The city’s new HarborWalk, hauling Gloucester tourism boldly into the digital, mixed-media modern age, past 42 granite “story moments” conveying perspectives on the nation’s oldest fishing port, is set to be dedicated and open officially on Thursday.
But as entree to the walk and the “stopping stations” is free, the information and technology are in place so that a smartphone and the free app (information available in the brochure for the walk) allows the visitor to click the QR code at Stopping Station No. 2, for example, and bring up poetic summer resident T.S. Eliot’s recorded voice reading an excerpt from the “Four Quartets” from 1941.
As if to signal the complexity of the project and the city it compartmentalizes into chapters or volumes — linking the Greasy Pole; Salt, the prolific, mother humpback whale of Stellwagen Bank; Virginia Lee Burton, the author of the Gloucester inspired children’s classic, “Katy and the Big Snow;” Joan of Arc and the masters of paint, invention and perseverance; and the city’s epic hero fisherman, adventurer and bartender, Howard Blackburn — Mayor Carolyn Kirk, who has walked the walk for the walk in the face of much municipal disagreement about its priority and value, has scheduled four consecutive days of dedications.

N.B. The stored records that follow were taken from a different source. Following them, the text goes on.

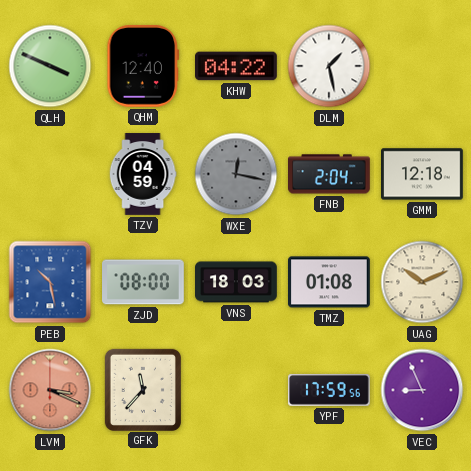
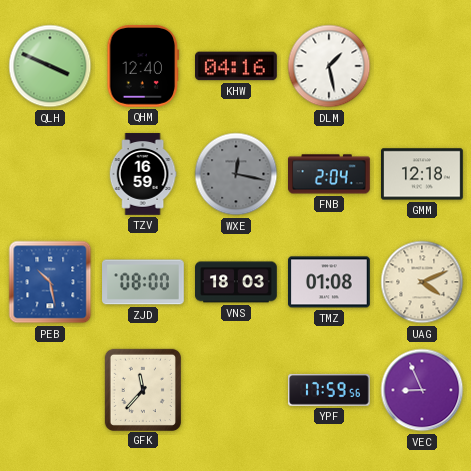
KHW: 04:22 -> 04:16
TZV: 04:59 -> 16:59
UAG: 10:11 -> 4:11
LVM: 3:19 -> none
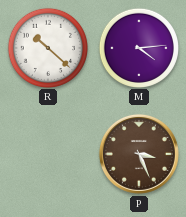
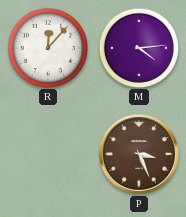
R: 10:22 -> 12:07
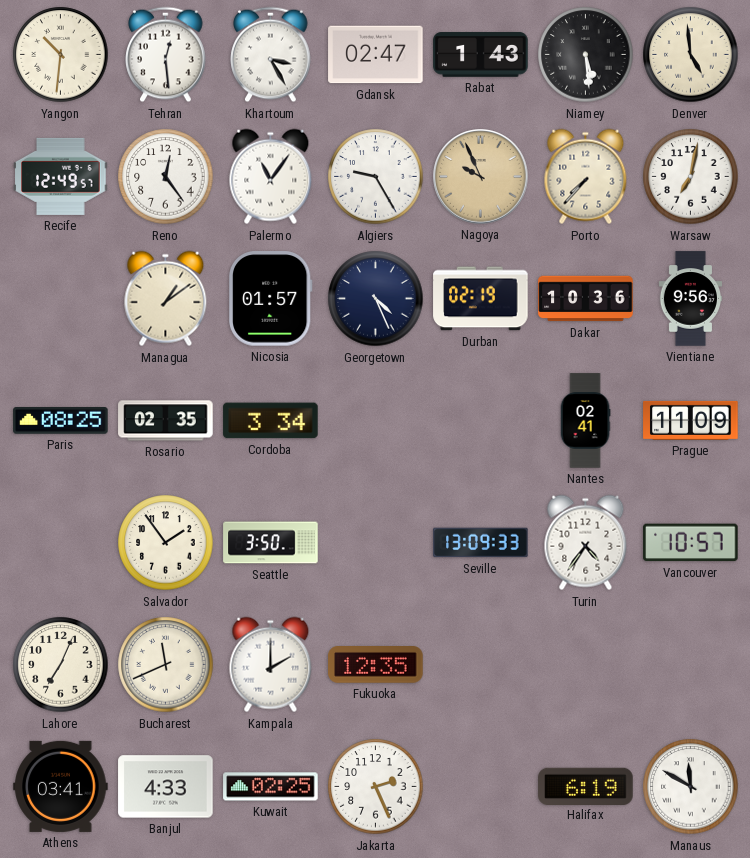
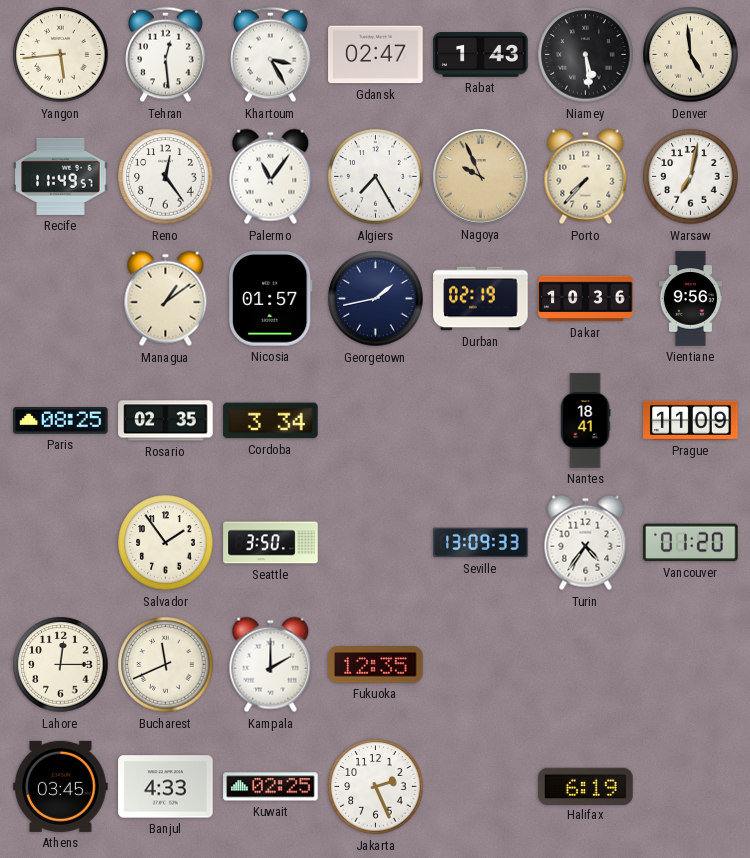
Yangon: 10:31 -> 5:44
Recife: 12:49 -> 11:49
Algiers: 9:25 -> 7:25
Georgetown: 4:26 -> 1:43
Nantes: 02:41 -> 18:41
Vancouver: 10:57 -> 01:20
Lahore: 7:04 -> 12:15
Athens: 03:41 -> 03:45
Manaus: 11:50 -> none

“This isn’t a power walk, you have to immerse yourself and linger,” said Kirk. “You can’t drive by this, you could spend a week easily.”
Taking it all in at once is about as feasible as reading an encyclopedia from A to Z. It’s a bad idea to even try, Kirk advised Monday.
She said the germ of the idea for the HarborWalk was firmly planted in 2008 in her first months in office when Kirk organized a series of listening sessions to tease out the public will for the future of the working waterfront.